Les progrès de l’année :

Brad Keselowki : Qualifié pour les playoffs en 2011 avec l’une des deux wild cards, il a continué son ascension cette année. Il a su s’imposer sur des pistes aussi variées que Bristol, Dover et Talledega, mais a surtout montré une capacité à résister à la pression exercée par Jimmie Johnson pendant les playoffs, malgré quelques erreurs en fin de championnat, qui aurait pu s’avérer bien plus graves.

Martin Truex Jr. : Le pilote de la Michael Waltrip Racing a retrouvé le niveau qu’était le sien en 2007, année de son seul autre Chase. De 2008 à 2011 sa place moyenne à l’arrivée était de 19,5 ! Sept top-5, c’est un de moins que sur les quatre dernières années combinées et dix-neuf top-10 sont venus agrémenter la ligne de statistiques de Truex cette saison. Onzième du championnat, comme sa position au Driver Rating avec 95,6, il ne lui a manqué qu’une victoire. Il est le seul chaser dans ce cas.

Meilleures courses :

IRWIN Tools Night Race, Bristol Motor Speedway (25 août) : La pression des playoffs, couplée au retour du bump and run dû au resurfaçage du demi-mile le plus rapide du monde ont produit un spectacle que beaucoup de gens attendaient. Treize leaders différents, trois de moins que le record, treize neutralisations ce qui est le plus grand nombre des onze dernières courses disputées à Bristol, Stewart qui jette son casque sur la voiture de Kenseth après une altercation en piste, Patrick qui montre son mécontentement à Smith après un accident. Bref du Bristol comme beaucoup l’aiment.
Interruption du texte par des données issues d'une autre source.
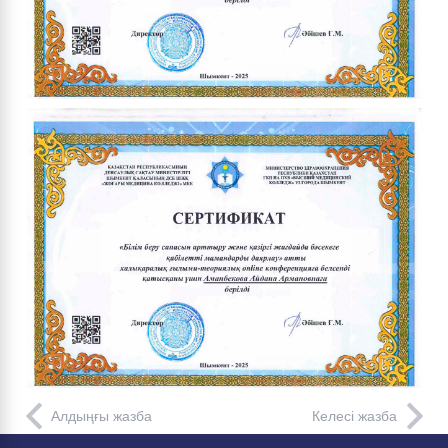
Алдыңғы жазба
Келесі жазба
Finger Lakes 355 at The Glen, Watkins Glen International (12 août) : La course routière disputée dans l’état de New York a accouché d’un dernier tour d’anthologie et d’une bagarre on ne peut plus épique entre Kyle Busch, Marcos Ambrose et Brad Keselowski pour la victoire. De l’huile sur la piste a été à rendre cette fin de course savoureuse, qui a vu Ambrose et Keselowski s’échanger la tête de l’épreuve à quatre reprises dans le dernier tour ! C’est finalement l’Australien qui a eu le dernier mot, pour sa seconde victoire en carrière, sa seconde à Watkins Glen après celle décrochée en 2011.